The Golden Triangle is a popular cycling route, connecting Lake Louise in Alberta with the namesake city of Golden, and Radium Hot Springs in British Colombia. Pedaling 100 km (60 mi.) each day, crossing the Continental Divide twice, with three different national parks unfurling around each bend in the road, is reason enough to don the spandex, chamois butter your personals, and get behind the handlebars for a few hours. Bicycling mountain terrain that gruelingly spectacular, and you’ll deserve margaritas at the end of the day.

For this trip, I was a bogey, a Klingon, basically a puppy that followed the crowd. I received little more information than an e-mail asking if I was free for the weekend, and a follow-up packing list. All I was supposed to do was prepare for a trip lasting a week, and get to my brother’s house in Calgary by Friday afternoon; didn’t know where we were biking, how long, with whom, etc . . . I dig the prep part of any trip, the anticipation, the running in circles, the uncertainty. Putting this much faith in people I didn’t know was new to me, and maybe the way I go from now on.

I’m a first-year roadie, making the leap from the mountain single tracks to the open road with some trepidation. Too many Gear Heads, tights, and people in full racing kits judging my rusty ’86 Schwinn Caliente. So this year, to reward myself for not getting killed during my past year rambling through Asia, I bought a new bike, a bike jersey, and yes, bike shorts. It became official, I’m a roadie — with my spandex-clad balls out there for everyone to see.
I met the group at a roadside breakfast. Fueled on Humpty Juice (the bill actually said “Humpty juice” rather than what it actually was: orange juice) and something akin to moose sausage, we headed out into the sleet for the first leg of the trip, through Banff National Park, Lake Louise, and over the Kicking Horse Pass to the small town of Golden.

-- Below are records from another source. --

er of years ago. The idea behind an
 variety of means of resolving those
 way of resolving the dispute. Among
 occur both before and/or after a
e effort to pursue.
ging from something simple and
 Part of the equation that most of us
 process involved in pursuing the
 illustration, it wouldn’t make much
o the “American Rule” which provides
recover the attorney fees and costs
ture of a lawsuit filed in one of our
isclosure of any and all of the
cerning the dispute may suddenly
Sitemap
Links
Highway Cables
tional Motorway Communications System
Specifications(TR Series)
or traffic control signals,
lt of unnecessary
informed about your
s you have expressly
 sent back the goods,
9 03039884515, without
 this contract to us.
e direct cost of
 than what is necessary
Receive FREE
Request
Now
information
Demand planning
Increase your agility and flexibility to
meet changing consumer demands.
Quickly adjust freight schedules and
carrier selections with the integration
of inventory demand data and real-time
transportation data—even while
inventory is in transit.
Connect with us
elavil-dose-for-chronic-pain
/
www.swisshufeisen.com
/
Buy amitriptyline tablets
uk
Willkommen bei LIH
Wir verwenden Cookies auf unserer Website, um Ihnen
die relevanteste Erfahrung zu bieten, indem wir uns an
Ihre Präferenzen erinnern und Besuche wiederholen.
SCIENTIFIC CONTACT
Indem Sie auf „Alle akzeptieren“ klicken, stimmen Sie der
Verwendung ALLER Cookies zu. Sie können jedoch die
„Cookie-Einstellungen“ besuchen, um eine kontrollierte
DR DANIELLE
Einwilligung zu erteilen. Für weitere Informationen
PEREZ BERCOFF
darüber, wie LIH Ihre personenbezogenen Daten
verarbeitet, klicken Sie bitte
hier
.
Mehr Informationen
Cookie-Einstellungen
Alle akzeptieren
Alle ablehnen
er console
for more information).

Biking is often an exercise in layering your clothes. This day was to be the epitome of that skill. For the majority of the day, the mountains were socked in by low clouds, the rain was sparse, but the intermittent hail pinging off my helmet left me deaf for miles. My light jacket started on me, then off, eventually back on again. Many of the 60+ miles were adventureless: mostly just staring at the tire in front of me until we reached the top of the pass and Yoho National Park. From there my legs took a break on the ensuing drawn out downhill. To my right was a yawning valley below; my first quality view of the snow-capped, craggy peaks of the Canadian Rockies. At 40 miles an hour, with an endless postcard panoramic stretching before me, I couldn’t help but hoot and holler through each of the seven miles of descent. That moment alone could have made the trip.

But it didn’t. As we pulled into the parking lot of our motel, there stood our support van. Alongside was a circle of chairs, a bucket of beer on ice, and a freshly blended pitcher of berry margaritas glistening in the newfound sunshine. My crew of three dove right in to our “recovery drinks.” Soon, with the bikers accounted for, we headed over to the local pub. It offered a magical combination of mediocre barbecue ribs, a few surprisingly good renditions of Cat Stevens from a guitar player, and enough Long Island Ice Tea pitchers to make our asses ache no longer.

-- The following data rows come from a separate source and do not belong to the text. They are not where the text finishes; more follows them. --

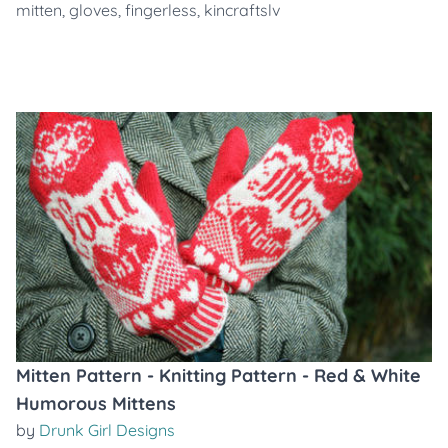
mitten
,
gloves
,
fingerless
,
kincraftslv
Mitten Pattern - Knitting Pattern - Red & White
Humorous Mittens
by
Drunk Girl Designs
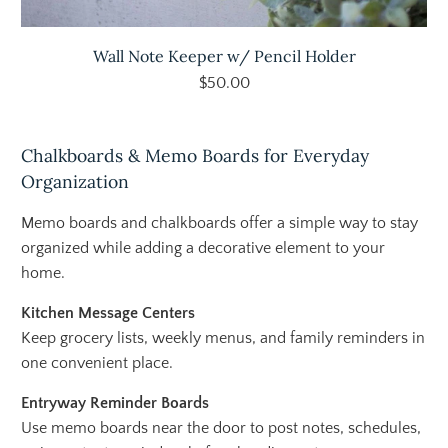
Wall Note Keeper w/ Pencil Holder
$50.00
Chalkboards & Memo Boards for Everyday
Organization
Memo boards and chalkboards offer a simple way to stay
organized while adding a decorative element to your
home.
Kitchen Message Centers
Keep grocery lists, weekly menus, and family reminders in
one convenient place.
Entryway Reminder Boards
Use memo boards near the door to post notes, schedules,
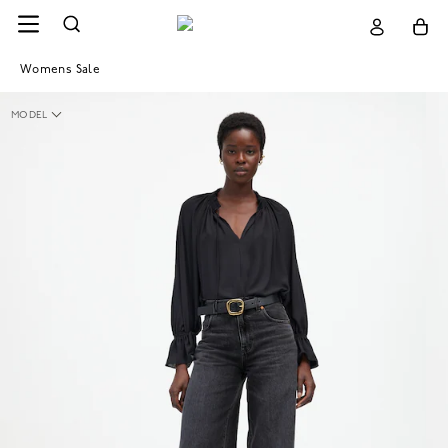
Womens Sale
MODEL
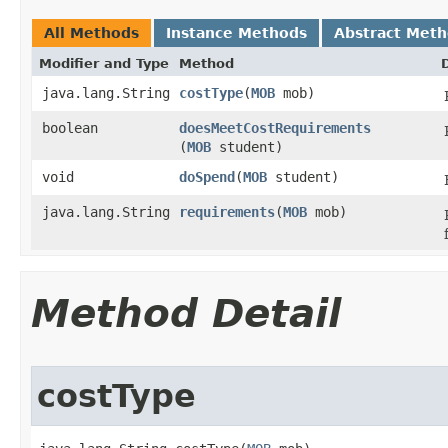
All Methods
Instance Methods
Abstract Met
Modifier and Type
Method
java.lang.String
costType
​(
MOB
mob)
boolean
doesMeetCostRequirements
(
MOB
student)
void
doSpend
​(
MOB
student)
java.lang.String
requirements
​(
MOB
mob)
Method Detail
costType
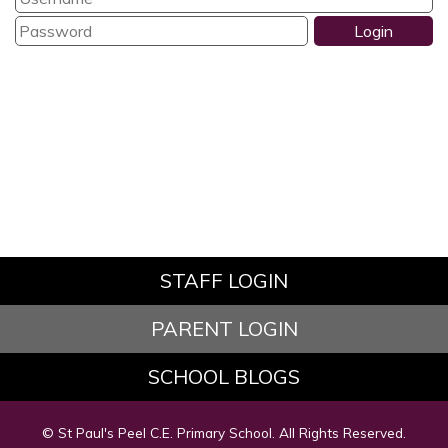
STAFF LOGIN
PARENT LOGIN
SCHOOL BLOGS
© St Paul's Peel C.E. Primary School. All Rights Reserved.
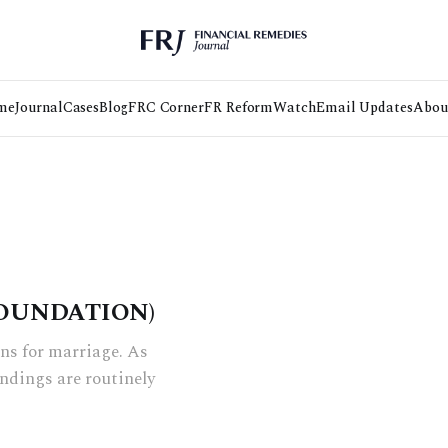
me
Journal
Cases
Blog
FRC Corner
FR Reform
Watch
Email Updates
Abou
OUNDATION)
ns for marriage. As
indings are routinely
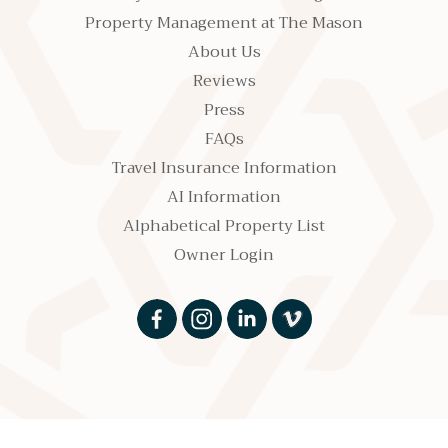
Property Management at The Mason
About Us
Reviews
Press
FAQs
Travel Insurance Information
AI Information
Alphabetical Property List
Owner Login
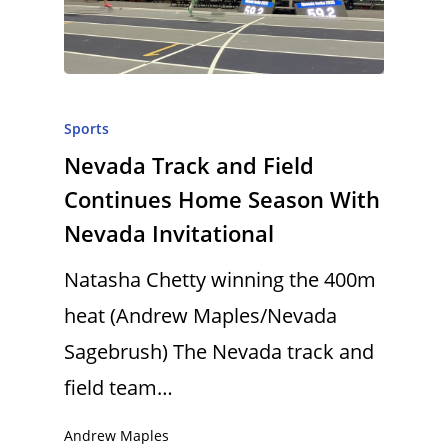
Sports
Nevada Track and Field
Continues Home Season With
Nevada Invitational
Natasha Chetty winning the 400m
heat (Andrew Maples/Nevada
Sagebrush) The Nevada track and
field team…
Andrew Maples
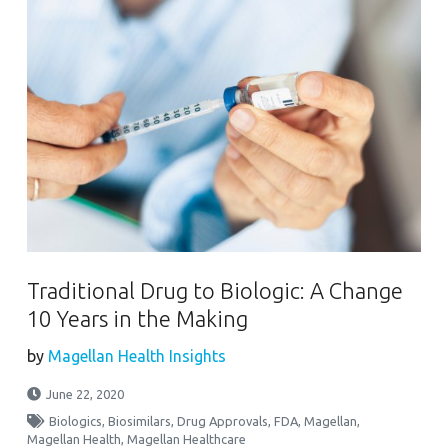
Traditional Drug to Biologic: A Change
10 Years in the Making
by
Magellan Health Insights
June 22, 2020
Biologics
,
Biosimilars
,
Drug Approvals
,
FDA
,
Magellan
,
Magellan Health
,
Magellan Healthcare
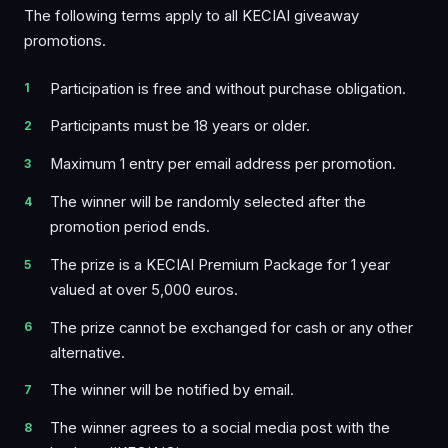
The following terms apply to all KECIAI giveaway
promotions.
Participation is free and without purchase obligation.
Participants must be 18 years or older.
Maximum 1 entry per email address per promotion.
The winner will be randomly selected after the
promotion period ends.
The prize is a KECIAI Premium Package for 1 year
valued at over 5,000 euros.
The prize cannot be exchanged for cash or any other
alternative.
The winner will be notified by email.
The winner agrees to a social media post with the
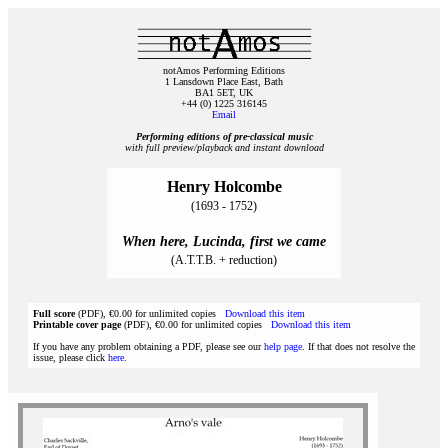
notAmos Performing Editions
1 Lansdown Place East, Bath
BA1 5ET, UK
+44 (0) 1225 316145
Email
Performing editions of pre‑classical music
with full preview/playback and instant download
Henry Holcombe
(1693 - 1752)
When here, Lucinda, first we came
(A.T.T.B. + reduction)
Full score
(PDF), €0.00 for unlimited copies
Download this item
Printable cover page
(PDF), €0.00 for unlimited copies
Download this item
If you have any problem obtaining a PDF, please see our
help page
. If that does not resolve the
issue, please click
here
.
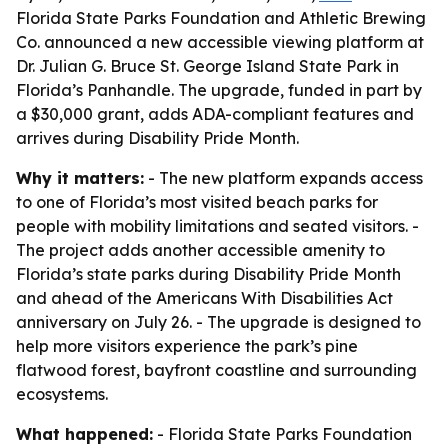
Florida State Parks Foundation and Athletic Brewing
Co. announced a new accessible viewing platform at
Dr. Julian G. Bruce St. George Island State Park in
Florida’s Panhandle. The upgrade, funded in part by
a $30,000 grant, adds ADA-compliant features and
arrives during Disability Pride Month.
Why it matters:
- The new platform expands access
to one of Florida’s most visited beach parks for
people with mobility limitations and seated visitors. -
The project adds another accessible amenity to
Florida’s state parks during Disability Pride Month
and ahead of the Americans With Disabilities Act
anniversary on July 26. - The upgrade is designed to
help more visitors experience the park’s pine
flatwood forest, bayfront coastline and surrounding
ecosystems.
What happened:
- Florida State Parks Foundation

On the walk home from the pub, we met up with a gal we were riding with exiting a mini-mart with far too many sugary treats. She greeted us with a warm, deer-in-headlights stare. In our own inebriated state, this was a perfectly normal.

“Hey guys, what’s happening?” she asked.

Suddenly, one hand sprung up from her side to the lit-up ESSO gas station sign. Before we could even form a reply in our mouths, she bent over and puked with more power and authority than I’ve ever seen, even by cranky customs agents.  Bits of her burger swam in a mixture of Rye and Cider, drowning the small purple flowers lining the bed. Three full-body convulsions saw the finish of her “gardening.”

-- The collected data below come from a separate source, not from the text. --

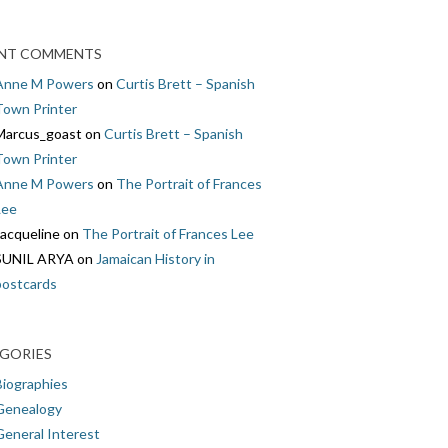
NT COMMENTS
Anne M Powers
on
Curtis Brett – Spanish
Town Printer
Marcus_goast
on
Curtis Brett – Spanish
Town Printer
Anne M Powers
on
The Portrait of Frances
Lee
Jacqueline
on
The Portrait of Frances Lee
SUNIL ARYA
on
Jamaican History in
postcards
GORIES
Biographies
Genealogy
General Interest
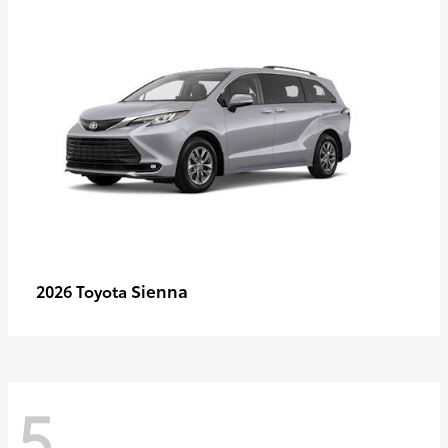
Sienna
2026 Toyota
5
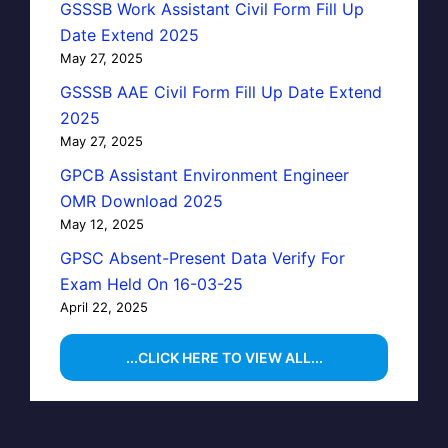
GSSSB Work Assistant Civil Form Fill Up
Date Extend 2025
May 27, 2025
GSSSB AAE Civil Form Fill Up Date Extend
2025
May 27, 2025
GPCB Assistant Environment Engineer
OMR Download 2025
May 12, 2025
GPSC Absent-Present Data Verify For
Exam Held On 16-03-25
April 22, 2025
...CLICK HERE TO VIEW ALL...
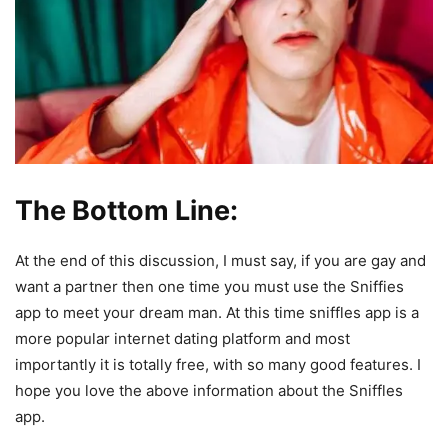
The Bottom Line:
At the end of this discussion, I must say, if you are gay and
want a partner then one time you must use the Sniffies
app to meet your dream man. At this time sniffles app is a
more popular internet dating platform and most
importantly it is totally free, with so many good features. I
hope you love the above information about the Sniffles
app.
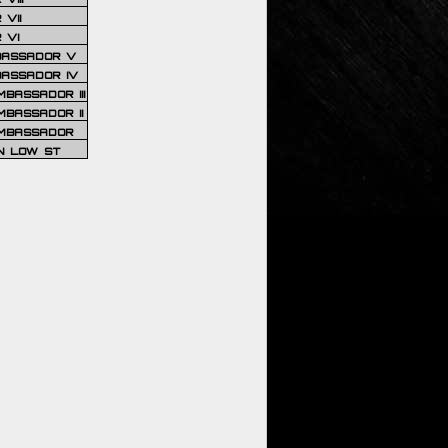
VII
 VI
BASSADOR V
BASSADOR IV
BASSADOR III
BASSADOR II
MBASSADOR
N LOW ST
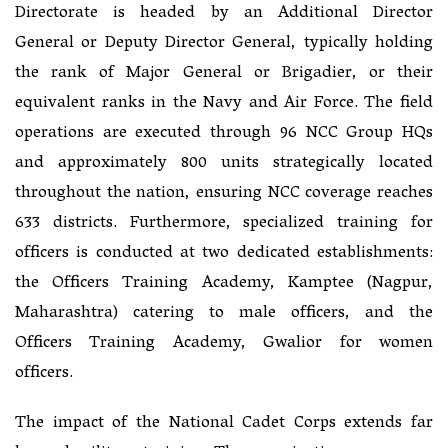
Directorate is headed by an Additional Director
General or Deputy Director General, typically holding
the rank of Major General or Brigadier, or their
equivalent ranks in the Navy and Air Force. The field
operations are executed through 96 NCC Group HQs
and approximately 800 units strategically located
throughout the nation, ensuring NCC coverage reaches
633 districts. Furthermore, specialized training for
officers is conducted at two dedicated establishments:
the Officers Training Academy, Kamptee (Nagpur,
Maharashtra) catering to male officers, and the
Officers Training Academy, Gwalior for women
officers.
The impact of the National Cadet Corps extends far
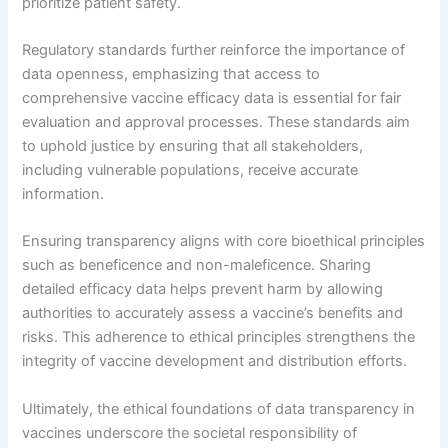
prioritize patient safety.
Regulatory standards further reinforce the importance of
data openness, emphasizing that access to
comprehensive vaccine efficacy data is essential for fair
evaluation and approval processes. These standards aim
to uphold justice by ensuring that all stakeholders,
including vulnerable populations, receive accurate
information.
Ensuring transparency aligns with core bioethical principles
such as beneficence and non-maleficence. Sharing
detailed efficacy data helps prevent harm by allowing
authorities to accurately assess a vaccine’s benefits and
risks. This adherence to ethical principles strengthens the
integrity of vaccine development and distribution efforts.
Ultimately, the ethical foundations of data transparency in
vaccines underscore the societal responsibility of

She composed herself, straightened up and wheeled around to face us. “Gulp, So, ah . . . tomorrow’s gonna be a kick-ass ride, eh?” I think she was serious.

* * *

Ping. The microwave pierced the quiet morning, letting us know our breakfast of cinnamon buns were warm. Today we were to leave Golden, heading southeast along highway 95, to the city of Radium Hot Springs at the entrance to Kootnay National Park. Last night’s reconnaissance told me not to expect any mountain passes, but rolling hills; enough to keep you on your pedals all day without any of the significant rests that going down mountain passes allows.

I loaded up on Hammer Gel, Jelly Belly Sport Beans, and peered out through the polyester shades hiding our motel window. It was our estimated departure time and there wasn’t a soul to be found in the parking lot. I should have known.

Bike trip 101, Lesson #1: Instruct all participants in the spiritually necessity of praying against headwinds. Perhaps the gas station flower gods were punishing us, but a headwind ripping up the valley was incessant. Wordlessly, we formed a draft line in the first few miles, handing the tiresome job of breaking the wind to the lead rider while the rest of us followed closely to the rear wheel of the rider in front. When the lead rider ran out of gas, they dropped to the back, fell in line, and recovered in the pull of the draft. We fell into a symphony of drafting, like a spoke-tired train chugging down the tracks. A short lunch break to refuel was all we needed before resuming the charge.

The line continued, head down, staring at the wheel in front of you, hammering the pedals. If you fell too far behind, it was seconds before the headwind would make you its bitch. Kilometer 65, our group of eight riders fell to six. At kilometer 80, down to three.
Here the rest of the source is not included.